In the above result, the duration minutes was capped at 70 miles in ETL and that was the maximum distance, and same goes with minimum distance being >0 miles.

### What was the average, median, minimum and maximum speed in km per hour?

In [17]:
spark.sql('''
select taxi_colour
    ,ROUND(AVG(trip_distance * 1.609 /(duration_mins/60)), 6) as avg_speed_kmhr
    ,ROUND(percentile_approx(trip_distance * 1.609 /(duration_mins/60), 0.5), 6) as median_speed_kmhr
    ,ROUND(min(trip_distance * 1.609 /(duration_mins/60)), 6) as min_speed_kmhr
    ,ROUND(max(trip_distance * 1.609 /(duration_mins/60)), 6) as max_speed_kmhr
    FROM nyc_taxi_data_2015_16
    group by taxi_colour
''').show()

+-----------+--------------+-----------------+--------------+--------------+
|taxi_colour|avg_speed_kmhr|median_speed_kmhr|min_speed_kmhr|max_speed_kmhr|
+-----------+--------------+-----------------+--------------+--------------+
|      green|     20.589008|        18.756343|         3.218|        112.63|
|     yellow|     19.026017|        16.824398|         3.218|    112.629998|
+-----------+--------------+-----------------+--------------+--------------+



In the above result, the speed was taken between 2mph and 70mph in ETL and that is the minimum and maximum speed in kmhr.

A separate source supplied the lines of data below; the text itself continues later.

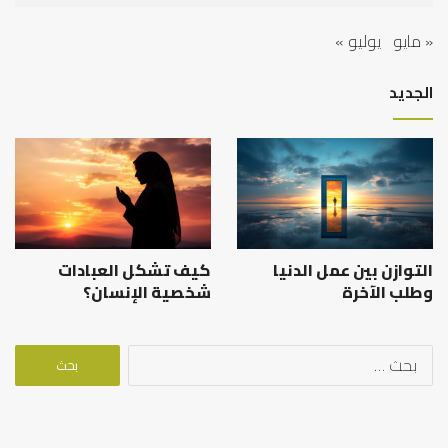
« مايو
يوليو »
الجديد
التوازن بين عمل الدنيا
كيف تشكل العبادات
وطلب الآخرة
شخصية الإنسان؟
البحث
عن: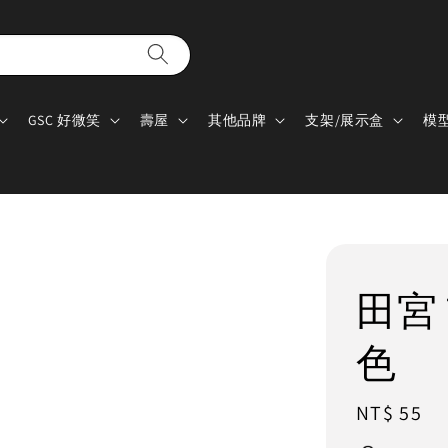
GSC 好微笑
壽屋
其他品牌
支架/展示盒
模
田宮 
色
Regular
NT$ 55
price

## Q3. What was the percentage of trips where the driver received tips?

In [18]:
spark.sql('''
    select taxi_colour, sum(case when tip_amount > 0 then 1 else 0 end)/count(1) * 100 as tipped_trips_percentage
    from nyc_taxi_data_2015_16
    group by taxi_colour
''').show()

+-----------+-----------------------+
|taxi_colour|tipped_trips_percentage|
+-----------+-----------------------+
|      green|      41.14766720704491|
|     yellow|      62.00446030413704|
+-----------+-----------------------+



## Q4. For trips where the driver received tips, What was the percentage where the driver received tips of at least $10.

In [24]:
spark.sql('''
    select taxi_colour, sum(case when tip_amount >= 10 then 1 else 0 end)/sum(case when tip_amount > 0 then 1 else 0 end) * 100 as tipped_trips_percentage_gt_10
    from nyc_taxi_data_2015_16
    group by taxi_colour
''').show()

+-----------+-----------------------------+
|taxi_colour|tipped_trips_percentage_gt_10|
+-----------+-----------------------------+
|      green|           1.7097524699694122|
|     yellow|           3.0469699535287367|
+-----------+-----------------------------+



## Q5. For each bins, calculate:

### Average speed (km per hour)

In [20]:
spark.sql('''
    select cat_duration, ROUND(AVG(trip_distance * 1.609 /(duration_mins/60)), 6) as avg_speed_km_hr
    from nyc_taxi_data_2015_16
    group by cat_duration
''').show()

+-------------+---------------+
| cat_duration|avg_speed_km_hr|
+-------------+---------------+
|Above 30 mins|       24.76117|
|   10-20 mins|      18.279589|
|    5-10 mins|      17.473161|
|   20-30 mins|      21.468919|
| Under 5 mins|      20.018777|
+-------------+---------------+



### Average distance per dollar (km per $)

In [21]:
spark.sql('''
    select cat_duration, ROUND(AVG(trip_distance * 1.609 /total_amount), 6) as avg_km_dollar
    from nyc_taxi_data_2015_16
    group by cat_duration
''').show()

+-------------+-------------+
| cat_duration|avg_km_dollar|
+-------------+-------------+
|Above 30 mins|     0.407061|
|   10-20 mins|     0.274964|
|    5-10 mins|     0.226161|
|   20-30 mins|      0.32054|
| Under 5 mins|     0.172607|
+-------------+-------------+



## Q6. Which duration bin will you advise a taxi driver to target to maximise his income?

I would advise a taxi driver to target the long trips which are over 30 minutes for maximum income. Also, I would say to not miss the trips on Saturdays, and 6-7pm on the weekdays as those times are the times where there are most number of trips.